I have build a DBSCAN clustering model, the output result and the result after using the pkl files are not matching
Below, for 1st record the cluster is 0 But after running it from 'pkl' file, it is showing predicted result as [-1]
Dataframe:
HD MC WT Cluster
200 Other 4.5 0
150 Pep 5.6 0
100 Pla 35 -1
50 Same 15 0
Code
######## Label encoder for column MC ##############
le = preprocessing.LabelEncoder()
df['MC encoded'] = le.fit_transform(df['MC'])
col_1 = ['HD','MC encoded','WT']
data = df[col_1]
data = data.fillna(value=0)
######### DBSCAN Clustering ##################
model = DBSCAN(eps=7, min_samples=2).fit(data)
outliers_df = pd.DataFrame(data)
print(Counter(model.labels_))
######## Predict ###############
x = model.fit_predict(data)
df["Cluster"] = x
####### Create model pkl files and dump ################
filename1 = '/model.pkl'
model_df = open(filename1, 'wb')
pickle.dump(model,model_df)
model_df.close()
######## Create Encoder pkl files and dump ############
output = open('/MC.pkl', 'wb')
pickle.dump(le, output)
output.close()
####### Load the model pkl file ##############
with open('model.pkl', 'rb') as file:
pickle_model = pickle.load(file)
########## Load Encoder pkl file ############
pkl_file = open('MC.pkl', 'rb')
le_mc = pickle.load(pkl_file)
pkl_file.close()
######## Function to predict new data ##############
def testing(HD,MC,WT):
test = {'HD':[HD],'MC':[MC], 'WT':[WT]}
test = pd.DataFrame(test)
test['MC_encoded'] = le_mc.transform(test['MC'])

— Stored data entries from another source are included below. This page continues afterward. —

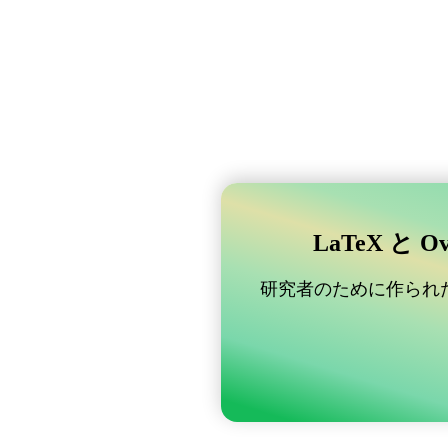
LaTeX と 
研究者のために作られた B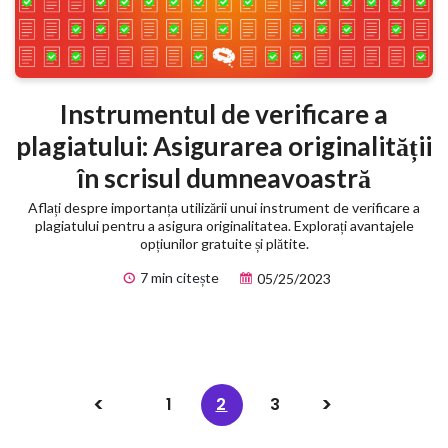
Instrumentul de verificare a
plagiatului: Asigurarea originalității
în scrisul dumneavoastră
Aflați despre importanța utilizării unui instrument de verificare a
plagiatului pentru a asigura originalitatea. Explorați avantajele
opțiunilor gratuite și plătite.
7 min citește
05/25/2023
1
2
3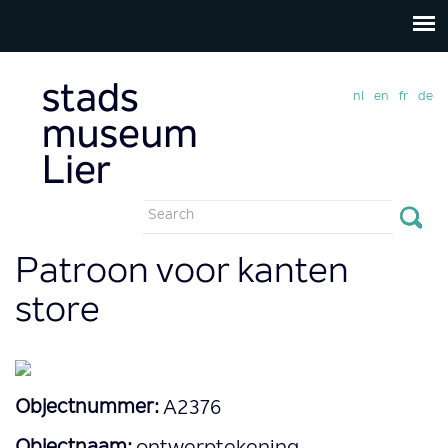
nl
en
fr
de
Search
form
Search
Patroon voor kanten
store
Objectnummer:
A2376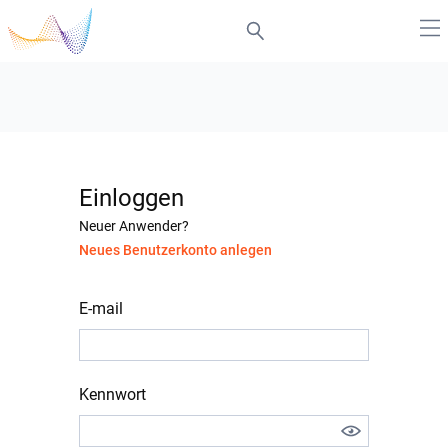
Einloggen
Neuer Anwender?
Neues Benutzerkonto anlegen
E-mail
Kennwort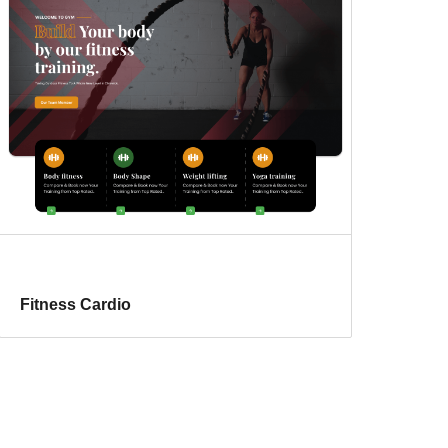
Fitness Cardio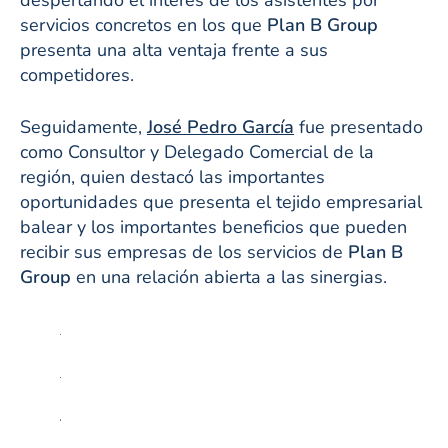
servicios concretos en los que
Plan B Group
presenta una alta ventaja frente a sus
competidores.
Seguidamente,
José Pedro García
fue presentado
como Consultor y Delegado Comercial de la
región, quien destacó las importantes
oportunidades que presenta el tejido empresarial
balear y los importantes beneficios que pueden
recibir sus empresas de los servicios de
Plan B
Group
en una relación abierta a las sinergias.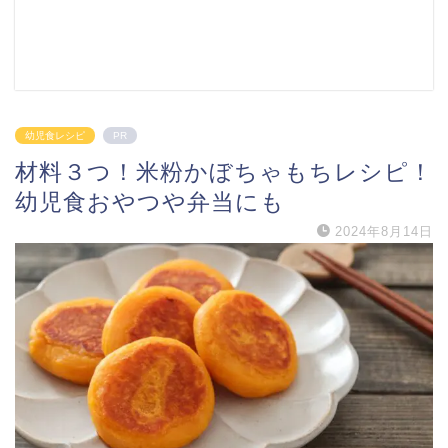
幼児食レシピ
PR
材料３つ！米粉かぼちゃもちレシピ！
幼児食おやつや弁当にも
2024年8月14日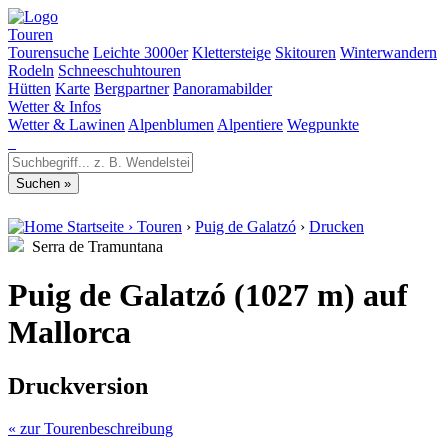
Touren
Tourensuche
Leichte 3000er
Klettersteige
Skitouren
Winterwandern
Rodeln
Schneeschuhtouren
Hütten
Karte
Bergpartner
Panoramabilder
Wetter & Infos
Wetter & Lawinen
Alpenblumen
Alpentiere
Wegpunkte
Startseite
›
Touren
›
Puig de Galatzó
›
Drucken
Serra de Tramuntana
Puig de Galatzó (1027 m) auf
Mallorca
Druckversion
« zur Tourenbeschreibung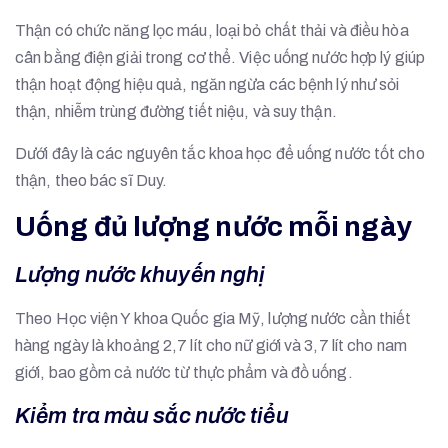
Thận có chức năng lọc máu, loại bỏ chất thải và điều hòa
cân bằng điện giải trong cơ thể. Việc uống nước hợp lý giúp
thận hoạt động hiệu quả, ngăn ngừa các bệnh lý như sỏi
thận, nhiễm trùng đường tiết niệu, và suy thận.
Dưới đây là các nguyên tắc khoa học để uống nước tốt cho
thận, theo bác sĩ Duy.
Uống đủ lượng nước mỗi ngày
Lượng nước khuyến nghị
Theo Học viện Y khoa Quốc gia Mỹ, lượng nước cần thiết
hàng ngày là khoảng 2,7 lít cho nữ giới và 3,7 lít cho nam
giới, bao gồm cả nước từ thực phẩm và đồ uống.
Kiểm tra màu sắc nước tiểu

pred_val = pickle_model.fit_predict(test[['HD','MC_encoded',WT]])
print(pred_val)
return(pred_val)
###### Predict with new observation ###########
pred_val = testing(200,'Other',4.5)
Resulting cluster
[-1]
Expected cluster
[0]
Clustering is not predictive.
If you want to classify new instances, use a classifier.
So in my opinion you are using it entirely on the wrong premises...
Nevertheless, your mistake is that you use the wrong function.
fit_predict
literally means discard the old model, then fit
, and return the labels. This is because of a pretty poor design of sklearn that conflates learning algorithms and the resulting models. A model should not have a fit
method anymore, a training algorithm not a predict
as there is no model yet...
Now if you fit
to a dataset of fewer than min_samples
points, they must all be noise (-1) by definition. You meant to use predict
only - which does not exist, because DBSCAN does not predict for new data points.